Le début du cortège du 1er mai 2017, à Lille. — G. Durand / 20 Minutes

Le choix de l’unité. A Lille, environ 3.000 personnes ont défilé dans les rues à l’appel des principaux syndicats et de nombreuses associations, ce lundi matin, pour la traditionnelle manifestation du 1er mai. Le cortège lillois avait, cette année, la singularité d’être un des rares, en France, à réunir la CGT et la CFDT sous la même bannière. Le syndicat FO, comme d’habitude, n’appelait pas à défiler.

Un défilé particulier

En effet, au niveau national, les deux syndicats lancent des consignes de vote différentes à l’occasion du second tour des élections présidentielles. La CGT appelle à faire barrage contre le Front National, comme elle l’avait fait en 2012 contre Nicolas Sarkozy, tandis que la CFDT réclame clairement d’aller voter pour Emmanuel Macron (DVD), dimanche.

« Il est vrai que tous les cinq ans, le défilé du 1er mai offre une image particulière en tombant entre les deux tours de la présidentielle. Encore plus cette année », souligne Christine Carlier, secrétaire générale de l’union locale CGT de Lille.

« Pas une voix pour l’extrême droite »

Ainsi, cette manifestation s’est cristallisée sur la présence de la candidate (FN) Marine Le Pen, au second tour. « Pas une voix pour l’extrême droite », assénait Michel Mercier, du bureau régional su syndicat Solidaires. « Le FN n’est pas un parti républicain, mais chaque citoyen est libre. Nous les appelons néanmoins à se rendre dans les urnes », renchérit Christine Carlier de la CGT.

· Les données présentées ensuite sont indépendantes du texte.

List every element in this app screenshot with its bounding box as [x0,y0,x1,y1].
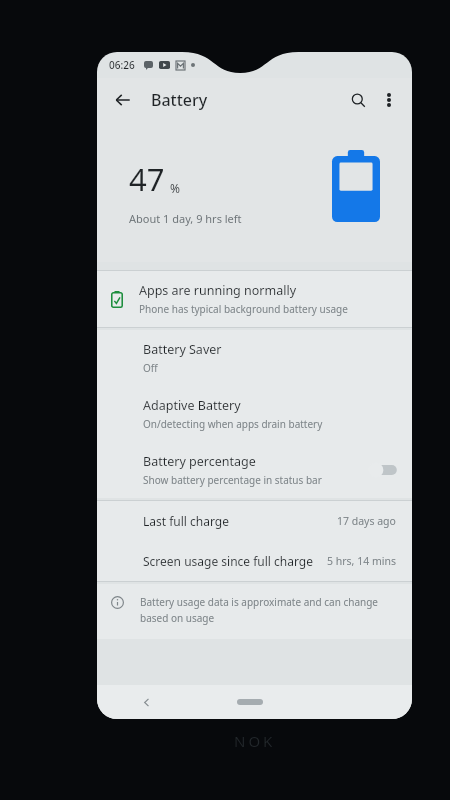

Mais pas question d’appeler à voter pour Emmanuel Macron. « On ne peut pas appeler à voter pour quelqu’un qui a inspiré la loi Travail que nous combattons. Et un syndicat n’a pas à se plier aux échéances politiques. La politique ne résout pas tout. En 1936, malgré l’arrivée au pouvoir du Front populaire, on n’aurait rien eu sans les grèves et les manifestations », explique Michel Mercier de Solidaires.

« Nous gardons notre autonomie »

Du côté de la CFDT locale, d’ailleurs, pas d’appel, non plus, à voter Emmanuel Macron. « Nous ne sommes pas ici que pour la campagne électorale mais contre la discrimination et la xénophobie, précise Didier Bonte, secrétaire général CFDT à Lille. Nous gardons notre autonomie et nous écoutons nos militants. Il n’y a pas de consigne de vote. »

Au sein du cortège, Olivier, délégué UNSA, a fait son choix. A l’instar de son syndicat, il votera Macron « à titre personnel ». « Il n’y a pas de questions à se poser, note-t-il. Mais dès le 8 mai, on fera notre travail de syndicalistes. Les choses qui sont bien, on les applaudira, celles qui ne sont pas bien, on les combattra ».

Plus loin et pour l’anecdote, un cycliste sorti des rangs de la CNT (Confédération nationale du travail) s’empare du drapeau d’une militante de la FSU pour le fracasser par terre. On mène les combats qu’on peut.